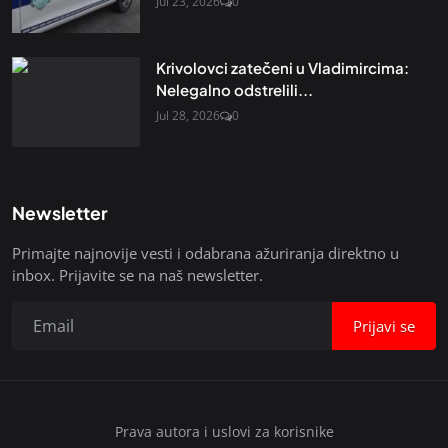
Jul 23, 2026
0
Krivolovci zatečeni u Vladimircima:
Nelegalno odstrelili...
Jul 28, 2026
0
Newsletter
Primajte najnovije vesti i odabrana ažuriranja direktno u
inbox. Prijavite se na naš newsletter.
Prijavi se
Prava autora i uslovi za korisnike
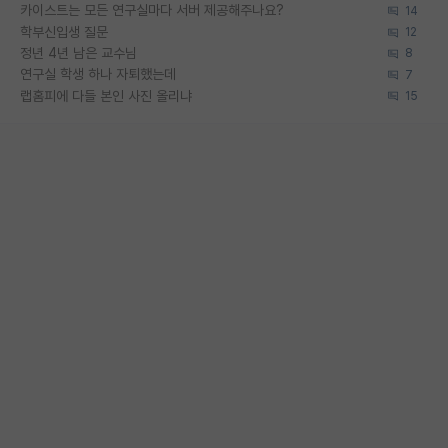
카이스트는 모든 연구실마다 서버 제공해주나요?
14
학부신입생 질문
12
정년 4년 남은 교수님
8
연구실 학생 하나 자퇴했는데
7
랩홈피에 다들 본인 사진 올리냐
15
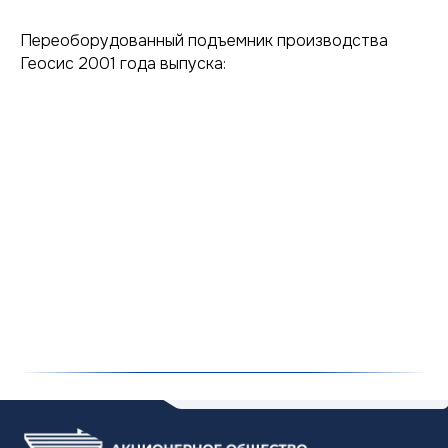
Переоборудованный подъемник производства
Геосис 2001 года выпуска:
Услуги и продукция
О компании
Сотрудничество
Контакты
Блог
ЗАПЧАСТИ ДЛЯ
РАЗРАБОТКИ
СПЕЦТЕХНИКИ
И ПРОДУКЦИЯ ТЭМП
NOV
Аппаратура для ГИС
ASEP
Лебедки каротажные
Geosys
Магнитные пластыри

□ □ □

• Exercise brief: The output should consist of the records above, reproduced exactly, without pictures.

• Answer area:
Jul 23, 2026
0
Krivolovci zatečeni u Vladimircima:
Nelegalno odstrelili...
Jul 28, 2026
0
Newsletter
Primajte najnovije vesti i odabrana ažuriranja direktno u
inbox. Prijavite se na naš newsletter.
Prijavi se
Prava autora i uslovi za korisnike
카이스트는 모든 연구실마다 서버 제공해주나요?
14
학부신입생 질문
12
정년 4년 남은 교수님
8
연구실 학생 하나 자퇴했는데
7
랩홈피에 다들 본인 사진 올리냐
15
Переоборудованный подъемник производства
Геосис 2001 года выпуска:
Услуги и продукция
О компании
Сотрудничество
Контакты
Блог
ЗАПЧАСТИ ДЛЯ
РАЗРАБОТКИ
СПЕЦТЕХНИКИ
И ПРОДУКЦИЯ ТЭМП
NOV
Аппаратура для ГИС
ASEP
Лебедки каротажные
Geosys
Магнитные пластыри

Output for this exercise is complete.